The source map data were downloaded from a USGS web site as shapefiles, imported to TNTmips as 5 vector objects, and styled to match the source map. The Export Geometric Tileset process in TNTmips then converted the vector elements in each vector to styled elements in a geometric tileset along with associated attributes set by element DataTips. Since the map layers are tilesets, the map could cover any geographic extents with the same level of detail and performance in your web browser.

Nebraska Groundwater Data

negw geomashup
  • Google Maps - using SVG tilesets
  • Google Maps - using KML tilesets
  • Open Layers - using SVGZ tilesets
  • Open Layers - using KML tilesets

Several types of data on groundwater and its use in Nebraska are presented in these geomashups using geometric tilesets created in TNTmips. Zoom in anywhere to see more map detail and the location, use, and characteristics of over 169,000 registered wells in this state. Examples of SVG, SVGZ, and KML tilesets are shown. A geometric tileset stores the points, lines, and polygons making up a map layer in a sequence of small tiled KML or SVG(Z) files that can be fetched and rendered efficiently in the browser. By using a geometric tileset instead of a single KML or SVG file, any size area can be covered and rendered over a wide range of zoom levels, with rendering times independent of the size of the area.

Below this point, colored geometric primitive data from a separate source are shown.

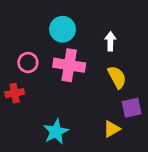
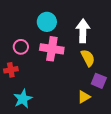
white arrow: (110, 41) -> (83, 31), size x1.6
purple square: (132, 108) -> (99, 81), turned 35
cyan star: (56, 132) -> (23, 99), moved

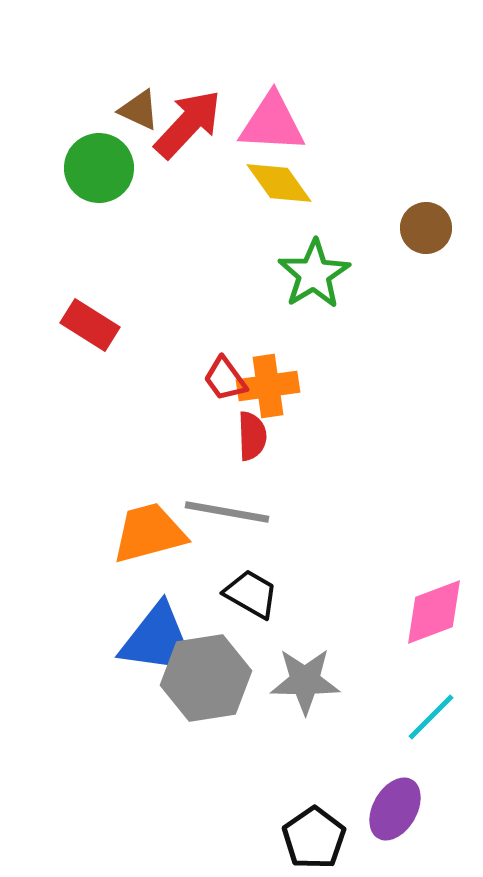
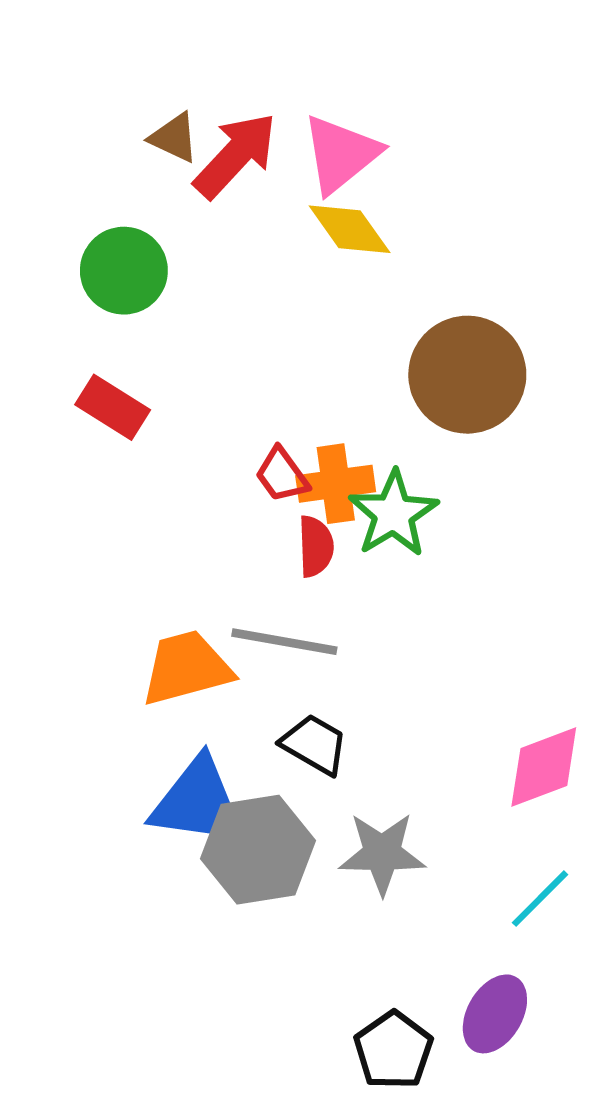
pink triangle: (272, 123) -> (341, 154), turned -42
green circle: (99, 168) -> (124, 271), moved
brown circle: (426, 228) -> (467, 375), moved, size x1.8
green star: (314, 274) -> (393, 514), moved

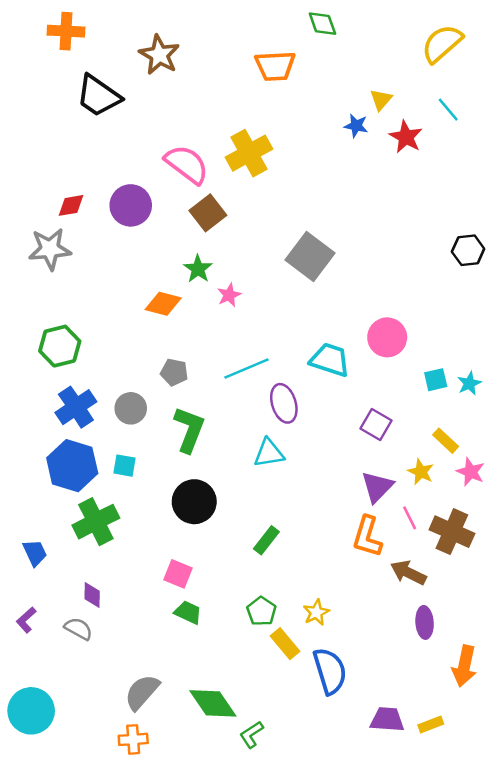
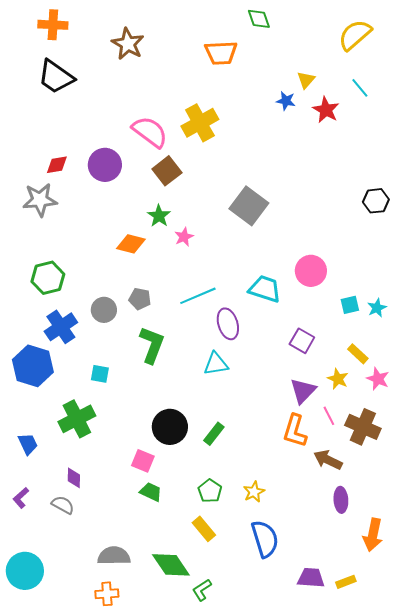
black trapezoid: (98, 96) -> (56, 77), moved
gray circle: (131, 408) -> (104, 310), moved
blue hexagon: (72, 466) -> (33, 366), moved
black circle: (194, 502) -> (170, 427), moved
yellow rectangle: (285, 644) -> (204, 529), moved
gray semicircle: (142, 692) -> (114, 556), turned 48

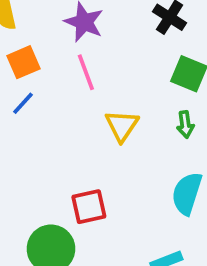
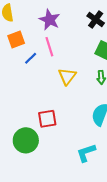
blue line: (23, 103) -> (31, 58), moved

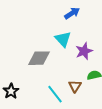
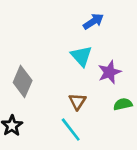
gray diamond: (39, 58) -> (23, 81), moved, turned -65
brown triangle: (75, 86) -> (77, 102), moved

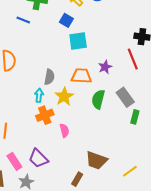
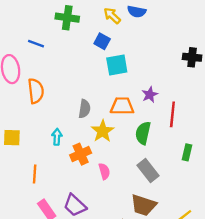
blue line: (23, 20) -> (36, 44), moved
red line: (133, 59) -> (172, 114), moved, turned 30
cyan arrow: (39, 95) -> (57, 137), moved
gray rectangle: (125, 97) -> (148, 171), moved

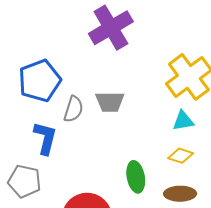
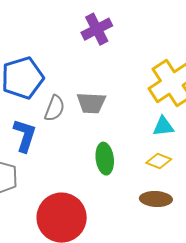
purple cross: (111, 28) -> (97, 29), size x0.7
green ellipse: (136, 177) -> (105, 159), moved

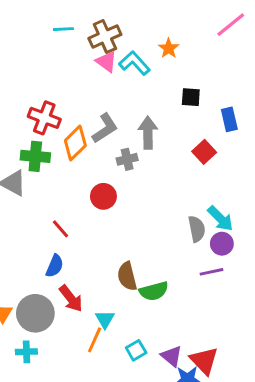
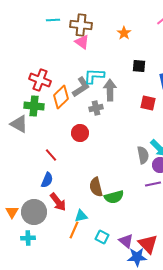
brown cross: (105, 36) -> (81, 25), turned 30
cyan L-shape: (135, 63) -> (94, 76), moved, turned -45
red square: (204, 152) -> (148, 103), turned -35
cyan triangle: (105, 319) -> (81, 216), turned 48
cyan square: (136, 350) -> (102, 237), turned -32

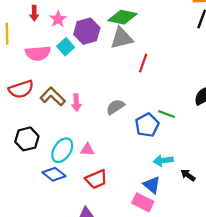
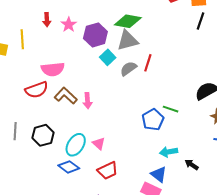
cyan square: (66, 47) -> (108, 57), moved
pink semicircle: (38, 53) -> (53, 69), moved
gray semicircle: (115, 107) -> (128, 69), moved
pink triangle: (87, 150) -> (99, 144), turned 40

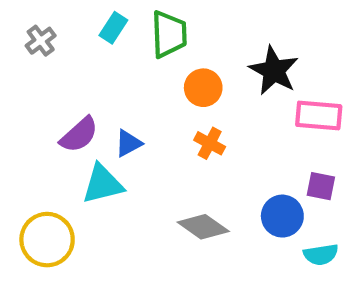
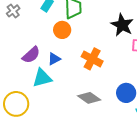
orange circle: (203, 88) -> (62, 30), moved
orange cross: (210, 143) -> (92, 59), size x1.5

The initial view in each geomashup displays a polygon tileset showing the amount of rise or fall in the level of the groundwater table (positive or negative change) in different areas from predevelopment through the Spring of 2010. The amount of change in each area is shown automatically as you move the mouse over the map; you can also left-click in any of the polygons to show the same information in an information window. This water table change layer is in a mutually-exclusive group controlled by radio buttons. The other layer in this group is a polygon tileset showing spatial variations in the thickness of the primary groundwater aquifer across Nebraska.

When you zoom in far enough, a point tileset showing groundwater well locations becomes visible. The information window shows a listing of selected data for each well. Well symbols are colored by the type of water use, and a legend listing these symbols and their explanation is shown in the layer controls. The Assemble Geomashup process in TNTmips, which was used to assemble these layers, lets you choose to create a legend for any individual KML or SVG(Z) tileset layer. A legend entry is created for each unique style and corresponding attribute value in the geometric tileset.

The bottom layer in this geomashup is a reference layer showing Nebraska county boundaries and county names; this layer is an SVG tileset of these geometric features.

Lancaster County Bike Routes and Trails

lancbike geomashup
  • Google Maps
  • Open Layers

These geomashups show bicycle trails and on-street bicycle routes for Lancaster County, Nebraska. The lines and their attributes are provided by a KML geometric tileset created from a TNTgis vector object. Hovering the mouse over a line reveals a DataTip showing the trail or street name. Left-clicking on a line pops in an information balloon that also identifies the trail or route type, which is also indicated by the differing line styles. An option has been set to automatically close a previous info balloon when a new balloon opens.

A single KML file rendered from the TNTgis vector object would be too complex to render in the browser. Instead the styled vector lines were rendered into a KML geometric tileset using the Export Geometric Tileset process in TNTmips. This geometric tileset is a Google super-overlay structure made up of tiled sets of KML files depicting the bike trail/route lines at each zoom level. Only a few of the KML tile files are fetched by these geoviewers for any area and zoom level that you view. Geometric tilesets can thus be used to cover even larger areas than the single county shown here. The DataTip information attached to each TNTgis vector line was written into the KML tile files for presentation in the information balloons in these geomashups.